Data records

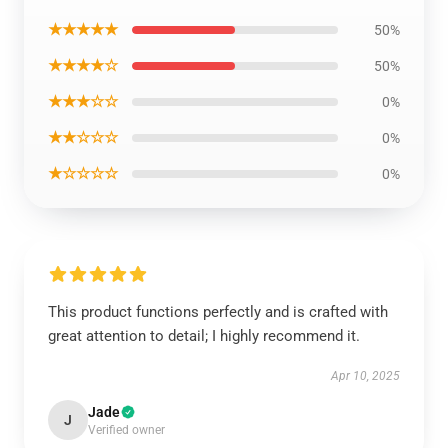
★★★★★
50%
★★★★☆
50%
★★★☆☆
0%
★★☆☆☆
0%
★☆☆☆☆
0%
This product functions perfectly and is crafted with
great attention to detail; I highly recommend it.
Apr 10, 2025
Jade
J
Verified owner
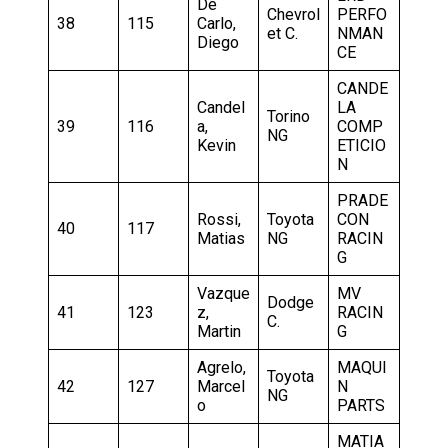
De
Chevrol
PERFO
38
115
Carlo,
et C.
NMAN
Diego
CE
CANDE
Candel
LA
Torino
39
116
a,
COMP
NG
Kevin
ETICIO
N
PRADE
Rossi,
Toyota
CON
40
117
Matias
NG
RACIN
G
Vazque
MV
Dodge
41
123
z,
RACIN
C.
Martin
G
Agrelo,
MAQUI
Toyota
42
127
Marcel
N
NG
o
PARTS
MATIA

> **PROBLEM**:
Give all the records again, exactly, without images.

> **RESULT OF THE EXERCISE**:
★★★★★
50%
★★★★☆
50%
★★★☆☆
0%
★★☆☆☆
0%
★☆☆☆☆
0%
This product functions perfectly and is crafted with
great attention to detail; I highly recommend it.
Apr 10, 2025
Jade
J
Verified owner
De
Chevrol
PERFO
38
115
Carlo,
et C.
NMAN
Diego
CE
CANDE
Candel
LA
Torino
39
116
a,
COMP
NG
Kevin
ETICIO
N
PRADE
Rossi,
Toyota
CON
40
117
Matias
NG
RACIN
G
Vazque
MV
Dodge
41
123
z,
RACIN
C.
Martin
G
Agrelo,
MAQUI
Toyota
42
127
Marcel
N
NG
o
PARTS
MATIA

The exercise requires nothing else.